··· Records for this exercise ···
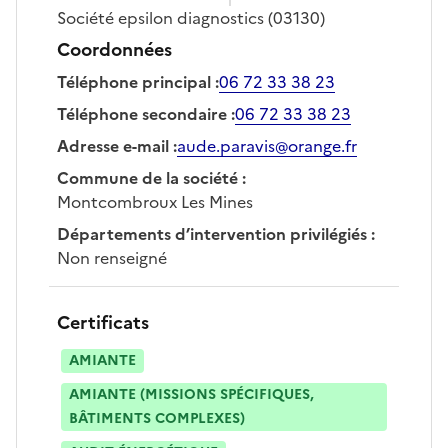
Société
epsilon diagnostics
(03130)
Coordonnées
Téléphone principal
:
06 72 33 38 23
Téléphone secondaire
:
06 72 33 38 23
Adresse e-mail
:
aude.paravis@orange.fr
Commune de la société
:
Montcombroux Les Mines
Départements d’intervention privilégiés
:
Non renseigné
Certificats
AMIANTE
AMIANTE (MISSIONS SPÉCIFIQUES,
BÂTIMENTS COMPLEXES)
···
Word for word, reproduce all the data, but not the pictures.

→ Reply:
Société
epsilon diagnostics
(03130)
Coordonnées
Téléphone principal
:
06 72 33 38 23
Téléphone secondaire
:
06 72 33 38 23
Adresse e-mail
:
aude.paravis@orange.fr
Commune de la société
:
Montcombroux Les Mines
Départements d’intervention privilégiés
:
Non renseigné
Certificats
AMIANTE
AMIANTE (MISSIONS SPÉCIFIQUES,
BÂTIMENTS COMPLEXES)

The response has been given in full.